Extracted page text data:
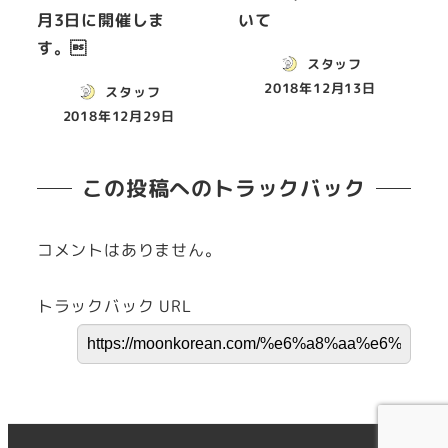
月3日に開催しま
いて
す。
スタッフ
2018年12月13日
スタッフ
2018年12月29日
この投稿へのトラックバック
コメントはありません。
トラックバック URL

**TASK TO COMPLETE**
The data above are to be repeated word for word, with any pictures left out.

**RESULT OF THIS EXERCISE**
月3日に開催しま
いて
す。
スタッフ
2018年12月13日
スタッフ
2018年12月29日
この投稿へのトラックバック
コメントはありません。
トラックバック URL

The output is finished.